§ **Work request**
Give again, exactly as written, each line of the material below starting at the line that contains "massorna med ditt budskap" and ending at the line that contains "aktieägaravtal". Both ends count, and no other line does.

§ **Given data**
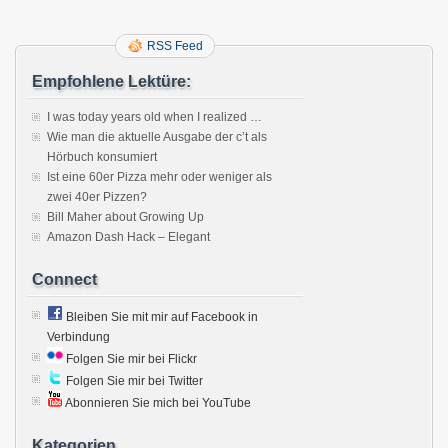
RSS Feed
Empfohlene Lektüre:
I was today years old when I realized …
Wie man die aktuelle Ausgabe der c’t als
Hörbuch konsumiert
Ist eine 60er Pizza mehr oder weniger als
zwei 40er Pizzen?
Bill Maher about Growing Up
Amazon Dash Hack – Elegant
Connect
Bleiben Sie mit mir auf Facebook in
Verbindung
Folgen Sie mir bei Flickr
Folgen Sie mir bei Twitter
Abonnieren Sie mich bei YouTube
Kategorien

==

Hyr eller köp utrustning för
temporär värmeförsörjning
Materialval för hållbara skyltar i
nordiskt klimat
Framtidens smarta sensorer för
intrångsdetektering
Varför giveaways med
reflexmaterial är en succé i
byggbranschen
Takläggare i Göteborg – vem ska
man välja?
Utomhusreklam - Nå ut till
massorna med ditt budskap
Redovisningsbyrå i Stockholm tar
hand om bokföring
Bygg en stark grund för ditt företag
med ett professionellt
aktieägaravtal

...

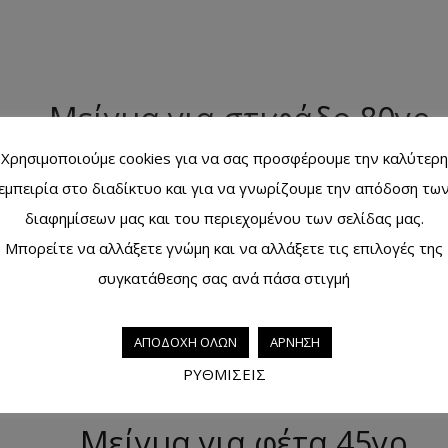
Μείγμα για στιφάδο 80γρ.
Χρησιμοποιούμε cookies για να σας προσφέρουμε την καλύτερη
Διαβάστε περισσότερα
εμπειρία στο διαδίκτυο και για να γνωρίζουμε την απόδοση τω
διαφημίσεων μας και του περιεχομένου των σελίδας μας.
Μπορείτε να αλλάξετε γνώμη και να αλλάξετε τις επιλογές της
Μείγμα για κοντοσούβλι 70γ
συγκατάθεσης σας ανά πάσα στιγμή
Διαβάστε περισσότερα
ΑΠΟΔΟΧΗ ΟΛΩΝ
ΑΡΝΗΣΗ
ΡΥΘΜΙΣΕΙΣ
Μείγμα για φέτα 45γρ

§ **Solution for this exercise**
massorna med ditt budskap
Redovisningsbyrå i Stockholm tar
hand om bokföring
Bygg en stark grund för ditt företag
med ett professionellt
aktieägaravtal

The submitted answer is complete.